Serious Bug In 2.4.15/2.5.0

John Ineson writes: "There is a bug in the latest kernel releases, that causes fs corruption on umount. A lot of people have already been hit by this, so for now I suggest you hold fire on booting those new kernels. More dead-duck than greased-turkey. Two possible fixes are being discussed on linux-kernel." Colin Bayer adds links to a story at the Register and Al Viro's fix. Update: 11/25 00:39 GMT by T : Tarkie writes "Linux 2.4.16-pre1 is out, as detailed at NewsForge. If you've been having the filesystem corruptions, might be worth a try so that 2.4.16 can be out ASAP!"

33 of 498 comments (clear)

  1. Does anyone know... by Griim · · Score: 4, Insightful

    ...how something like this could have creeped in, and be missed? Was it a last-minute change that just didn't have time for testing, or was it (bad)luck-of-the-draw that no one noticed it?

    1. Re:Does anyone know... by Colin+Bayer · · Score: 5, Informative

      This bug was introduced when the kernel coders were trying to fix a bug that existed earlier (but, AFAIK, didn't cause fs corruption). It was introduced in pre9, but the final kernel was released within a few hours, so I guess nobody caught it in time.

      --
      Want Linux games? HERE.
  2. If you are already running it... by krogoth · · Score: 3, Funny

    I recomment turning your computer off with the power switch or by unplugging it, after you've made sure you can boot an older kernel. Since umounting is done when you shut down cleanly, you don't want to do that.

    --

    They that quote Benjamin Franklin on liberty and safety deserve neither.
    1. Re:If you are already running it... by PeterM+from+Berkeley · · Score: 4, Informative

      I wouldn't do what this guy says.
      You're pretty much guaranteed to corrupt your
      filesystem this way. Probably nothing fsck
      couldn't fix, but still.

      Other posters have suggested that you use
      "shutdown -F" after running "sync",
      and rebooting into a NON-2.4.15 kernel.

      "sync" will write all the unsaved data to
      the disk, and "shutdown -F" will cause
      an fsck to start after rebooting.

      PM

  3. Re:Filesystems by MShook · · Score: 5, Informative

    You're correct, it is regardless of filesystem. If you happen to be running 2.4.15 or 2.5.0, just remember to force a fsck for the next reboot (shutdown -F) that's the only way to clear the fs because it will be marked clean even if it's not). Right now, the developpers don't know how reseirfs would deal with this bug...

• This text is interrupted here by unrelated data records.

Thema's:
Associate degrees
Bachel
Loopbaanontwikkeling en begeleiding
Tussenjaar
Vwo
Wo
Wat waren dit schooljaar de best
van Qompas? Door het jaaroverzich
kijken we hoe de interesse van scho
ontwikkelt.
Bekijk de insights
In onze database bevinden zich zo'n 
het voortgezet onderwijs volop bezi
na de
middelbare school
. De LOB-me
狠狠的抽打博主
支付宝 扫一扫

  4. Re:Alan Cox by linux_warp · · Score: 4, Interesting

    Also, straight out of alans diary:

    September 29th - Much kernel patching going on. The -ac kernel tree seems to be turning into the stable tree as Linus merges odder, weirder and more alarming things. I just hope he knows what he is doing.
    ---

    Sounds like confidence to me :)

  5. Re:Filesystems by Colin+Bayer · · Score: 5, Interesting

    It afflicts every filesystem. However, rebooting with the file /forcefsck extant forces it to run an fsck (and fix the corruption) on boot.

    Also of help might be the Alt+SysRq keys; if you sync the drives and unmount them in single user mode before reboot, you should reduce or eliminate the corruption.

    --
    Want Linux games? HERE.
  6. A Workaround by kanelephant · · Score: 4, Informative
    Al Viro gave this comment and workaround on lkml.
    Breakage happens when you umount filesystem (_any_ local filesystem, be it ext2, reiserfs, whatever) that still has dirty inodes.

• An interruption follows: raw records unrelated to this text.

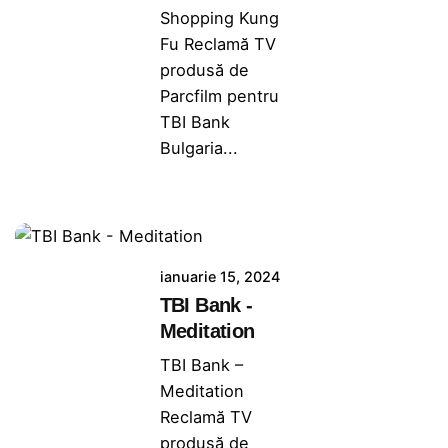
Shopping Kung
Fu Reclamă TV
produsă de
Parcfilm pentru
TBI Bank
Bulgaria...
ianuarie 15, 2024
TBI Bank -
Meditation
TBI Bank –
Meditation
Reclamă TV
produsă de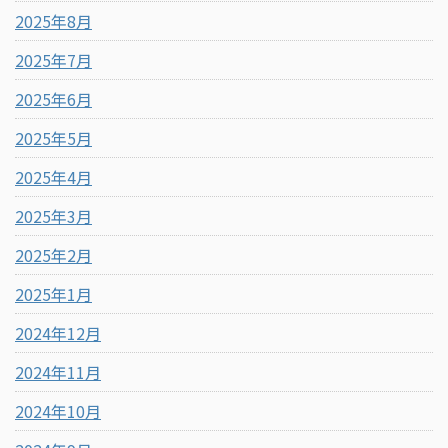
2025年8月
2025年7月
2025年6月
2025年5月
2025年4月
2025年3月
2025年2月
2025年1月
2024年12月
2024年11月
2024年10月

    As a workaround - sync before umount (and don't boot unpatched 2.4.15/2.4.15-pre9 again, obviously).

    IOW, if you are running 2.4.15 - build a patched kernel, install it and do the following:
    * switch to single-user
    * sync
    * umount everything non-busy
    * remount the rest read-only
    * turn the thing off
    * boot with patched kernel or with anything before 2.4.15-pre9

    The filesystem corruption can be fixed by a forced fsck. (The fsck must be forced since the filesystem is marked clean.)
    1. Re:A Workaround by kanelephant · · Score: 3, Informative

      sorry I didnt make that clear. If you follow the above advice you should not get any filesystem corruption. The last line is what to do if you have already got a corrupt filesystem!

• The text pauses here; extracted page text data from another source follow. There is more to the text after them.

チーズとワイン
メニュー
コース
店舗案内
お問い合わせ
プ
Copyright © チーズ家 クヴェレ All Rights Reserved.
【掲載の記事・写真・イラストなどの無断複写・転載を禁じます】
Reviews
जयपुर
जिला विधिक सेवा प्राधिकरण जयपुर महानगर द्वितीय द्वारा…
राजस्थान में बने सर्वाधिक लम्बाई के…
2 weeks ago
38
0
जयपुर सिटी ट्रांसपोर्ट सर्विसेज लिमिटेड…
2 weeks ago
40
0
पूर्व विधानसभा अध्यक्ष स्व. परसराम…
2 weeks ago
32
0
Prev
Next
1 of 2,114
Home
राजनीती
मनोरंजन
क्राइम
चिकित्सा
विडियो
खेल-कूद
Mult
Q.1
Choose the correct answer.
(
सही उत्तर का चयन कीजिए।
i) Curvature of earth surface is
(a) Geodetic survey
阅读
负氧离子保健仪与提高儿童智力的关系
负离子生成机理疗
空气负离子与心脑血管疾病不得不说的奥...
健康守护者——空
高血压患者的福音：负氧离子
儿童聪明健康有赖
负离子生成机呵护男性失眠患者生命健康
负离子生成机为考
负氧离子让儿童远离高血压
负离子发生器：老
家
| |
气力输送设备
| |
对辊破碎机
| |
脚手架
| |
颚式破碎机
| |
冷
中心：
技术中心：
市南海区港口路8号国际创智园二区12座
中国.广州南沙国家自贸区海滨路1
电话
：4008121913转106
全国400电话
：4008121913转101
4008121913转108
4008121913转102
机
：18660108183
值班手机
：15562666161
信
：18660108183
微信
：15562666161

    2. Re:A Workaround by Anonymous Coward · · Score: 3, Interesting

      The strange thing is, out of habit (years ago, you always had to remember to sync on Unix, and due to a bug, you always had to sync more than once), I always sync, sync, sync, umount...

  7. the patch from the kernel list by MentlFlos · · Score: 4, Informative

    I hope /. dosent mangle this up too bad, but if it does:
    http://marc.theaimsgroup.com/?l=linux-kernel&m=100 658174003122&w=2

    List: linux-kernel
    Subject: Re: 2.4.15-pre9 breakage (inode.c)
    From: Linus Torvalds
    Date: 2001-11-24 5:55:42
    [Download message RAW]

    On Sat, 24 Nov 2001, Andrea Arcangeli wrote:
    >
    > --- 2.4.15pre9aa1/fs/inode.c.~1~ Thu Nov 22 20:48:23 2001
    > +++ 2.4.15pre9aa1/fs/inode.c Sat Nov 24 06:30:20 2001
    > @@ -1071,7 +1071,7 @@
    > if (inode->i_state != I_CLEAR)
    > BUG();
    > } else {
    > - if (!list_empty(&inode->i_hash) && sb && sb->s_root) {
    > + if (!list_empty(&inode->i_hash)) {
    > if (!(inode->i_state & (I_DIRTY|I_LOCK))) {
    > list_del(&inode->i_list);
    > list_add(&inode->i_list, &inode_unused);

    I have to say that I like this patch better myself - the added tests are
    not sensible, and just removing them seems to be the right thing.

    Linus

  8. Re:FS corruption? by Jagasian · · Score: 5, Insightful

    Thats funny. I have been running Debian (stable) for a long time now, and I haven't had any filesystem corruption. In fact, I haven't had the OS crash either.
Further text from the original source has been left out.